Armoni Sexton, Nazerah Bugg and Genesis Rincon had promising futures. Armoni was 15 and ranked number two in the state in freshman basketball. He was considered one of the best players in his grade level nationally. He dreamed he would play in the NBA one day. Armoni was the latest of three children mercilessly gunned down in Paterson over the last nine months. Their promising futures cut devastatingly short by stray bullets.
The threat of violence looms over neighborhoods forcing citizens to live under siege. It is a burden urban communities have carried for far too long. For the families shattered by gun violence, the burden is even greater.
Across the nation, urban cities are disproportionately affected by the rise of gun violence, gangs, drugs and, even worse, hopelessness as it pertains to unrelenting problems of unemployment, homelessness and poverty. Gun violence claims tens of thousands of lives in a year in America with most of the victims between the age of 15 and 24.
There are far too many ailments plaguing our communities fueling restlessness and increasingly violent behavior. We unfortunately can’t lay blame on one societal ill.
Here in New Jersey, we face more than our share of obstacles in combating gun violence.
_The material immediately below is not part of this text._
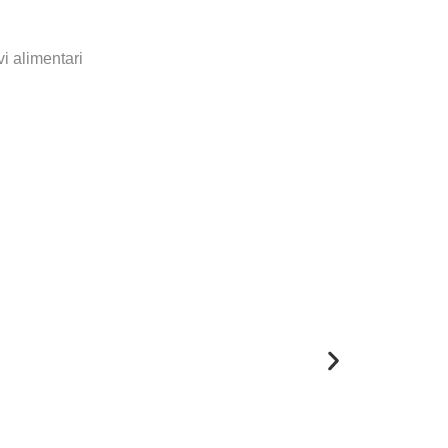
vi alimentari
Ardei Iute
For instance, education funding has remained at the same levels for over 75 percent of school districts in the last three years. Continuing the practice of flat funding education is crippling school districts as expenses rise for supplies, training, technology, transportation and salaries. School districts continue to be penalized for low pupil attendance due to ambiguous funding requirements in the school funding formula. Some schools have seen drastic personnel cuts. The city of Paterson alone will see 369 layoffs to educational staff in the next year. Funding for recreational programs continue to be cut within municipalities, which are critical to keeping students productive and off the streets.
The endless concerns regarding education in our communities is further exacerbated by the downsizing of local police departments, rampant gun and drug trafficking, a rapidly spreading heroin epidemic, and a lack of viable job opportunities. The result is exactly what we are seeing an increase in violence and a general lack of hope and respect for life.
To mend New Jersey’s communities, some solutions are blatantly obvious. Funding education more than just efficiently but sufficiently is certainly a good place to begin. Give educators the funding they need to engage students and prepare them for college or work. Also, providing more support to law enforcement and strengthening police presence in our communities must be top priority.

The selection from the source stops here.